Contrarié par l’absence d’un enfant mâle, Louis XII se détourne peu à peu d’Anne, si bien qu’aucune grossesse ne semble suivre le décès du petit François. Le Parlement doit intervenir pour rappeler au roi, qui veut aller guerroyer, ses devoirs : « La reine n’est certainement pas enceinte et le Parlement veut que roi reste en France, n’ayant pas de fils ». La nécessité d’engendrer un héritier ramène Louis XII dans le lit de son épouse : en octobre 1507, la reine accouche avant terme d’une fille mort-née. Le 25 octobre 1510, Anne de Bretagne met au monde une nouvelle fille, Renée de France. Celle-ci survit, mais ce n’est toujours pas le fils tant souhaité. La reine est à nouveau enceinte l’année suivante. On multiplie les précautions et Anne garde la chambre, afin d’éviter tout accident. Louise de Savoie – mère du comte d’Angoulême que Louis XII a reconnu comme son héritier après ses fiançailles avec Claude – est inquiète : elle tremble à chaque nouvelle grossesse de la reine.

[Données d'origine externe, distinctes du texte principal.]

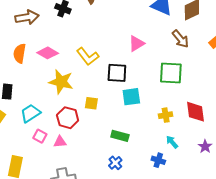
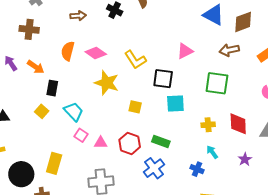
brown arrow: (27, 17) -> (78, 16), size x0.7
brown arrow: (180, 39) -> (229, 50), turned 114
cyan trapezoid: (31, 113) -> (74, 112), turned 75
red hexagon: (68, 118) -> (130, 143), moved
blue cross: (115, 163) -> (154, 168), size x1.5

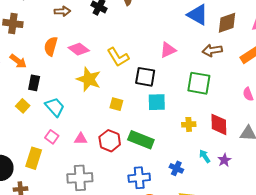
pink square: (81, 135) -> (52, 137), moved
green rectangle: (161, 142) -> (141, 140), size x1.4
cyan arrow: (212, 152) -> (205, 156), moved
blue cross: (154, 168) -> (139, 178), moved, turned 30

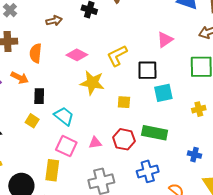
orange semicircle: (51, 46) -> (36, 53), moved
yellow L-shape: (118, 57) -> (117, 56), turned 105
pink square: (52, 137) -> (66, 146), size x1.5
blue cross: (139, 178) -> (148, 171), moved

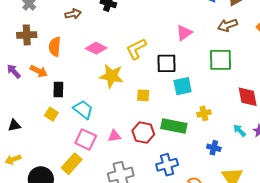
yellow cross: (199, 109) -> (204, 113), moved
yellow rectangle: (52, 170) -> (72, 164), turned 35

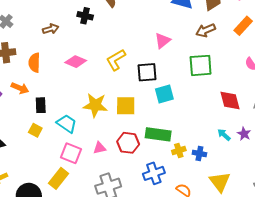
yellow star: (111, 76) -> (95, 105), moved
yellow square: (143, 95) -> (126, 106), size x1.5
yellow cross: (204, 113) -> (179, 150), moved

Une fausse-couche ou la naissance d’une fille est pour elle un soulagement : depuis que son fils François d’Angoulême est né en 1494, Louise de Savoie a toujours vu en lui le futur roi de France.
En janvier 1512, la reine donne naissance à un fils, qui ne vit que quelques heures. Un contemporain notera : « il n’eut point de vie, ce dont le roi fut bien dolent ». Louise de Savoie se réjouit et consigne dans son journal, au sujet de cet éphémère dauphin : « Il ne pouvait retarder l’exaltation de mon César [François d’Angoulême] car il avait faute de vie ». La reine Anne décède le 9 janvier 1514, épuisée par ses nombreuses grossesses, mais aussi rongée par une infection urinaire et minée par la gravelle. Le second mariage de Louis XII avec Marie d’Angleterre reste stérile et le roi meurt en janvier 1515, sans laisser d’héritier à la couronne de France. Son cousin le plus proche, François d’Angoulême, devient François Ier. Pour renforcer sa légitimité et s’inscrire dans la continuité de la dynastie des Valois, François a épousé Claude de France en 1514.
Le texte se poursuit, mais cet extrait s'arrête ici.